Naturalmente la citazione d'apertura ci riporta a quella che è la visione religiosa più "terrena" e meno sovrannaturale, quella degli Sparvieri della capitale. La miopia di Cersei, sempre più accecata dal potere e dalla possibilità di perderlo, la spinge a restringere sempre più il concilio, e a restituire la forza delle armi ai fanatici religiosi guidati dall'Alto Sparviero. Sono le condotte meno "accettabili" a farne le spese, e quindi il bordello di Petyr e – a dimostrazione che la punizione non tiene conto dei ceti sociali e delle nobili origini – anche Loras Tyrell.
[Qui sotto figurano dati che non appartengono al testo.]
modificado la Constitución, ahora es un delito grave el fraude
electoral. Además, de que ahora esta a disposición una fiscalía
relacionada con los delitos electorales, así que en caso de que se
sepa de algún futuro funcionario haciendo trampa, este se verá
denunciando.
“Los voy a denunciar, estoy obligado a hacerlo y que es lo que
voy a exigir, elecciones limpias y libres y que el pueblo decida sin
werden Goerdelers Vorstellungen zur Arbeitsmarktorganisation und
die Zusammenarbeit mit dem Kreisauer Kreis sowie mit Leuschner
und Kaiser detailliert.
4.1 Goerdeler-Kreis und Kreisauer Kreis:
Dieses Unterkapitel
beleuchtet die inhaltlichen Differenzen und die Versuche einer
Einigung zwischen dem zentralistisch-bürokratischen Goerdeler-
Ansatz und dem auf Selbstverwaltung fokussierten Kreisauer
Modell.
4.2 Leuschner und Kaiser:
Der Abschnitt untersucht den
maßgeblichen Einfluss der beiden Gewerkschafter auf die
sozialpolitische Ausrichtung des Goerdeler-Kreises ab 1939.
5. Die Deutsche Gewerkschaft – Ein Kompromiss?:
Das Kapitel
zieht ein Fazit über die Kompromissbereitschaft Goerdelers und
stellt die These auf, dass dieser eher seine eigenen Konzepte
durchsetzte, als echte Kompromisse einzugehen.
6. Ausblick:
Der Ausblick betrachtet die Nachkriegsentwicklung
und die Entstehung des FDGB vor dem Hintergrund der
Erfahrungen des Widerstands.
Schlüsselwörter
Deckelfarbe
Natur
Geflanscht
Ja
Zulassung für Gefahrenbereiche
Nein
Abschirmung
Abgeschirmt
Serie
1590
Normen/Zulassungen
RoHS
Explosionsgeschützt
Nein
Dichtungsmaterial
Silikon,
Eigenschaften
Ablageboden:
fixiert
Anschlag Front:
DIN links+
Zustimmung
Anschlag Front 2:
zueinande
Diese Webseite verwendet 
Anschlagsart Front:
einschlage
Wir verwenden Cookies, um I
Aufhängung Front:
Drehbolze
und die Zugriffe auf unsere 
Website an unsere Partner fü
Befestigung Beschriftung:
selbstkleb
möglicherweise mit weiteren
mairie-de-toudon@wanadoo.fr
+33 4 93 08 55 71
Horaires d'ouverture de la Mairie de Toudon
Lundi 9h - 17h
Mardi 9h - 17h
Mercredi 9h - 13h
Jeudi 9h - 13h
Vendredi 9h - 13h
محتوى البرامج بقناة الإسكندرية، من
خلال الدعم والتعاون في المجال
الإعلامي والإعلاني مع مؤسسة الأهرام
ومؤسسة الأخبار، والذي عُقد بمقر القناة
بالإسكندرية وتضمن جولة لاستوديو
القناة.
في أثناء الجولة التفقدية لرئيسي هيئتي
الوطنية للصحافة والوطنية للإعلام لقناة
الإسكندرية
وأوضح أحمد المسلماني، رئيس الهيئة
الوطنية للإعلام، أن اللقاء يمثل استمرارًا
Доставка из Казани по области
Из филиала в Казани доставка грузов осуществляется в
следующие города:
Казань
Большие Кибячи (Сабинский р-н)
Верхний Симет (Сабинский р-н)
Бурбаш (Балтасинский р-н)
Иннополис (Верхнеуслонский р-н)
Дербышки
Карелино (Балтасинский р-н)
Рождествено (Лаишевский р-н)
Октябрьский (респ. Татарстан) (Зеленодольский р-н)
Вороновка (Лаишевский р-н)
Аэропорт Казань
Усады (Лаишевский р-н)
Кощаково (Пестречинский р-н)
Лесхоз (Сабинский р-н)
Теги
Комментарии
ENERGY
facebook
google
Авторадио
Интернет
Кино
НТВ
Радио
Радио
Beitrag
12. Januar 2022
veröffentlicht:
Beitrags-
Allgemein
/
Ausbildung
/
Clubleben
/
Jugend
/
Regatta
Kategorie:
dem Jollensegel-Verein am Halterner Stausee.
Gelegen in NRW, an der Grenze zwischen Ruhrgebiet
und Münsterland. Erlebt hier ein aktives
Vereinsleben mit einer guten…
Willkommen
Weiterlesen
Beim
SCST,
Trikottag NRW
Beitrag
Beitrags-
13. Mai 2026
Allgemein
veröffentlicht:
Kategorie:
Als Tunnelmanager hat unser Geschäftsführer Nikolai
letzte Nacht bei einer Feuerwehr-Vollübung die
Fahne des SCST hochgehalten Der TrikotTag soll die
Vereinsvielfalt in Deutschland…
Il tutto su indicazione espressa di Cersei, che nel frattempo ha avuto anche l'idea di inviare Mace Tyrell a Braavos per trattare con i banchieri (gli stessi che a quanto pare hanno accordato i loro favori a Stannis). A scortarlo nella spedizione il cavaliere della guardia reale Meryn Trant, che ricordiamo essere tra i nomi dell'odio di Arya.
È il solito Game of Thrones. C'è tanto di nascosto e di bello in una singola puntata. Finalmente vediamo qualcosa di Dorne, il territorio dei Martell. Non molto in effetti, tant'è che le due scene che riguardano Jaime e Bronn da un lato e le Vipere delle Sabbie dall'altro sembrano ambientate a cento metri l'una dall'altra, ma è qualcosa. Nel primo caso abbiamo la conferma che l'alchimia tra i due personaggi funziona molto bene (ma Bronn è un jolly, funziona bene con tutti) e ci viene ricordato l'affetto, forse qualcosa di più, che Jaime prova nei confronti di Brienne: dalla nave avvistano l'isola di Tarth, da cui il cavaliere proviene, e non è detto che Jaime stia parlando di Cersei quando dichiara che vorrebbe morire tra le braccia della donna che ama. Per quanto riguarda la compagna e le figlie di Oberyn si fa solo un lavoro d'introduzione e nient'altro: i Lannister non vogliono scatenare una guerra, ma qualcun'altro lo vorrebbe.
Impossibile non citare infine la scena tra Stannis e Shireen. Dura poco, non aggiunge praticamente nulla alla trama (a meno che Melisandre ad un certo punto non richieda il sacrificio della bambina e Stannis si trovi a dover scegliere), ma è semplicemente adorabile.